→ **Supplied records**

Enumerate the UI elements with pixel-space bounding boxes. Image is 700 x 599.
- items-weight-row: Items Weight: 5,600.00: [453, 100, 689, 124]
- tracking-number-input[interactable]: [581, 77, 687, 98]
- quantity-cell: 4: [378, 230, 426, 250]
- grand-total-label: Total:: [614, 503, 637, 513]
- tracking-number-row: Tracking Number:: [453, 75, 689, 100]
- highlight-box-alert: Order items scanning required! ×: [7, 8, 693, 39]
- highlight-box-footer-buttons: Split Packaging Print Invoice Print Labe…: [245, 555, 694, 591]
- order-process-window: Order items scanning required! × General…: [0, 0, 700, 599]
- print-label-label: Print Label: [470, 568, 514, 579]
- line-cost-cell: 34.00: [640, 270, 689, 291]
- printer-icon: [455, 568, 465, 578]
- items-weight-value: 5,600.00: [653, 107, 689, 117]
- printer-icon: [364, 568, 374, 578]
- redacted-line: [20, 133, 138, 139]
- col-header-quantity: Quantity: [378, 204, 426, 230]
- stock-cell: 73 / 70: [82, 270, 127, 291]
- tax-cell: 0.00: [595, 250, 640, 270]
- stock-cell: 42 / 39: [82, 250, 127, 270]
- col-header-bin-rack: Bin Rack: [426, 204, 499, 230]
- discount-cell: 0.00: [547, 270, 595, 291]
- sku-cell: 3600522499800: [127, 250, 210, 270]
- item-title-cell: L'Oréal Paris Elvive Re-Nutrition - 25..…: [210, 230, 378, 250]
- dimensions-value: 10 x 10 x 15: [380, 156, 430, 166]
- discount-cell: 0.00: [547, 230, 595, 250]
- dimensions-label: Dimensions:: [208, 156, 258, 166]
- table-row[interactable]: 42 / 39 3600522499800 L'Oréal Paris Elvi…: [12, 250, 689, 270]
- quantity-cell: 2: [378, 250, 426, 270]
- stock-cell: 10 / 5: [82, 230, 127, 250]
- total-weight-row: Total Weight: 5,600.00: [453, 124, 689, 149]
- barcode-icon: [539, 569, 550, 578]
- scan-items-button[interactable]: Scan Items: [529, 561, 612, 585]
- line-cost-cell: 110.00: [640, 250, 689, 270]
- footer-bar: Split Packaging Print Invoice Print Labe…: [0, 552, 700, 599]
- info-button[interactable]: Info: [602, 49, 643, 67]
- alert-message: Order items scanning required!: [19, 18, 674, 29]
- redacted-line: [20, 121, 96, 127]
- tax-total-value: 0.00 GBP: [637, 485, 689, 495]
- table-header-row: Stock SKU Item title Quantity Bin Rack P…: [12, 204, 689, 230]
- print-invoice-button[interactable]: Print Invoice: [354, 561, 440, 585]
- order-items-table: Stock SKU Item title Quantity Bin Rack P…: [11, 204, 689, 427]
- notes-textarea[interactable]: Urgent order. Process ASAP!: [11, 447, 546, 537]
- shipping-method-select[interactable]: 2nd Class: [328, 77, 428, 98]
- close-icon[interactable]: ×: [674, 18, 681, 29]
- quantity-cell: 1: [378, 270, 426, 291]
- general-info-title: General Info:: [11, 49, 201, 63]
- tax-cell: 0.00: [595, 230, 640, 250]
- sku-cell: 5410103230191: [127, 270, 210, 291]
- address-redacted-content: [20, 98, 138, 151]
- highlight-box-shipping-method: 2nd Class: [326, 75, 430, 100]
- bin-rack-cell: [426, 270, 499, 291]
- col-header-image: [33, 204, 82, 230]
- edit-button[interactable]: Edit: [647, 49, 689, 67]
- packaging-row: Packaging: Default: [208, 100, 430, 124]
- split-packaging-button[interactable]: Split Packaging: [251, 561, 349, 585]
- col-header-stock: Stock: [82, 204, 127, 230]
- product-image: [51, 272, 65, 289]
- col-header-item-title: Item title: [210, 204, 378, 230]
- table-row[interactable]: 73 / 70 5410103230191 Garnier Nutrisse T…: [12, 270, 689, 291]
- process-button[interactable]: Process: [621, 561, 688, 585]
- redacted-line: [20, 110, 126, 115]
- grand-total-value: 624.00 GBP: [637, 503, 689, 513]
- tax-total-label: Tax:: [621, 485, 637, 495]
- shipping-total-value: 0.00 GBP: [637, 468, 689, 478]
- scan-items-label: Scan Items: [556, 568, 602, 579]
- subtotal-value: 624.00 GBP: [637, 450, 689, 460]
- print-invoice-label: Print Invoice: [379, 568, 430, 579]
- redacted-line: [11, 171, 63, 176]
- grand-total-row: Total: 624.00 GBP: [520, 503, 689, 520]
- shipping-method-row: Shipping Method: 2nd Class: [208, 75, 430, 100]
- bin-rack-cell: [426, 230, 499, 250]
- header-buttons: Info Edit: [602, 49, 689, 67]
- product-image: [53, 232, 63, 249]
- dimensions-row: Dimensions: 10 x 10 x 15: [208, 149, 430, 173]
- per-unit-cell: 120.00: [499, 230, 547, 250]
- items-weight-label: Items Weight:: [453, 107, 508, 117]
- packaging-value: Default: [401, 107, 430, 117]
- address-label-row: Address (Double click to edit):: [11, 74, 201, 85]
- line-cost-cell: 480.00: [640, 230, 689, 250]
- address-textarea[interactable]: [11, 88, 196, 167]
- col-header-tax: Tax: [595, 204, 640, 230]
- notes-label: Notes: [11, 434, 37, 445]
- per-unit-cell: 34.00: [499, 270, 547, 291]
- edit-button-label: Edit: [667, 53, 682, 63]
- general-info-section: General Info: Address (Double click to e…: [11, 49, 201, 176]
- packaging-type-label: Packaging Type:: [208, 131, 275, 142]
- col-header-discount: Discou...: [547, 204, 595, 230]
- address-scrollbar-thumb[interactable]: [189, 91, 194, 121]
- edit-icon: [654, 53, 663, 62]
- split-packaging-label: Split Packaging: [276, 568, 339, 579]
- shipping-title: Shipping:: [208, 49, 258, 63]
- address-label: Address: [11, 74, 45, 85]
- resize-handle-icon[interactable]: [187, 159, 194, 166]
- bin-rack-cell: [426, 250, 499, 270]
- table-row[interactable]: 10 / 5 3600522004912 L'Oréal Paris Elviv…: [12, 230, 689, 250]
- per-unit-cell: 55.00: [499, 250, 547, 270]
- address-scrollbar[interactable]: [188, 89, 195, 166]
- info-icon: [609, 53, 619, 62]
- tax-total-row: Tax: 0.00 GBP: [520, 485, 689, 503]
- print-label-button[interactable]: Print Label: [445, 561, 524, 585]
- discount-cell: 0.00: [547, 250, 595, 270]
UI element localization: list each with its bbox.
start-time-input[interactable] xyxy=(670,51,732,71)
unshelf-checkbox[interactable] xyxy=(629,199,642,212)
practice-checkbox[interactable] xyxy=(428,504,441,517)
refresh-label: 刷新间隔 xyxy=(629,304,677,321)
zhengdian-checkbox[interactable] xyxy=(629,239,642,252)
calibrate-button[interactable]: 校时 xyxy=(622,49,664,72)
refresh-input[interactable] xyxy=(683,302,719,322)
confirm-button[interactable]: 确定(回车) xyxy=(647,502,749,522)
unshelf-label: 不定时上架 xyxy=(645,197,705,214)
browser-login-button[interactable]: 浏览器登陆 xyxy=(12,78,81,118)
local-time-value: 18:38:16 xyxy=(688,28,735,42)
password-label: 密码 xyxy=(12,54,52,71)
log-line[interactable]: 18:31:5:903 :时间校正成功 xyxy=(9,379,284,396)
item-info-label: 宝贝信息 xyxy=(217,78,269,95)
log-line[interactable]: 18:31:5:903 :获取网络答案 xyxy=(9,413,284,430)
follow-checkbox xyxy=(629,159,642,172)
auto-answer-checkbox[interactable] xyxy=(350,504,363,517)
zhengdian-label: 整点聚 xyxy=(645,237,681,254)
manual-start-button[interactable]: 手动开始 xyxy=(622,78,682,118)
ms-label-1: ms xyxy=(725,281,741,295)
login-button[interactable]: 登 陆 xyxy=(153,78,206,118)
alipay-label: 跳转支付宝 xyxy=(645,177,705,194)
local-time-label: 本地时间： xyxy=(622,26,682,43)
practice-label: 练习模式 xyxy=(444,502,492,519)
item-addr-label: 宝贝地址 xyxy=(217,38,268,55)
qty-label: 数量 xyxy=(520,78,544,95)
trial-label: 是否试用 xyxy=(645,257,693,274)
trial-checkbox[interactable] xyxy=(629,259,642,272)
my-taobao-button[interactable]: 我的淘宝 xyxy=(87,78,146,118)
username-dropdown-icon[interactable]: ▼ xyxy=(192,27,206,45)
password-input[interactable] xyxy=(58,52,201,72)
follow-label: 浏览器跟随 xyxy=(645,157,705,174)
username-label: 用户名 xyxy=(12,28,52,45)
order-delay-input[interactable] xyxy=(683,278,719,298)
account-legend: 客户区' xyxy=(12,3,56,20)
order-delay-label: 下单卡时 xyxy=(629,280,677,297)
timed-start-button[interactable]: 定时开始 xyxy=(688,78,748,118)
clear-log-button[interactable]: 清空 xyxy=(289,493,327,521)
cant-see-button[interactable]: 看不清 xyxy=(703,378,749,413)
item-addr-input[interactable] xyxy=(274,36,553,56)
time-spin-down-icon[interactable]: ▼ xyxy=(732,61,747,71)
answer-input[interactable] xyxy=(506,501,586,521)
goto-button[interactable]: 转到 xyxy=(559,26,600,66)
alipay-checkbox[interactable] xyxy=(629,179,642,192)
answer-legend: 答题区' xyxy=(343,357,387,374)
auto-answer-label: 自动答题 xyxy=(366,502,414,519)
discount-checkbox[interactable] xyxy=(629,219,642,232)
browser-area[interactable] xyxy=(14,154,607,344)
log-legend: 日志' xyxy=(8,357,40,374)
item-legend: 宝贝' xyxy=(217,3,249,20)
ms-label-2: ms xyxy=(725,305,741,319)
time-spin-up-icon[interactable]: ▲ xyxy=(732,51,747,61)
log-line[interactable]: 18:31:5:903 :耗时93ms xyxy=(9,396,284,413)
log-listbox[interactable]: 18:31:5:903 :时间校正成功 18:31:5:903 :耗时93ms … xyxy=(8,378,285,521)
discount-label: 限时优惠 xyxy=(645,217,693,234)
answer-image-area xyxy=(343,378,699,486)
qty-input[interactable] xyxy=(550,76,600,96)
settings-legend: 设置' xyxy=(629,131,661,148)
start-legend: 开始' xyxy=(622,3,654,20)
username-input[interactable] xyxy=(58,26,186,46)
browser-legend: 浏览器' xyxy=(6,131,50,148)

→ **Your objective**
Within the data above, find the lines that contain the word "unit" and copy each of them.

→ **Answer box**
- per-unit-cell: 120.00: [499, 230, 547, 250]
- per-unit-cell: 34.00: [499, 270, 547, 291]
- per-unit-cell: 55.00: [499, 250, 547, 270]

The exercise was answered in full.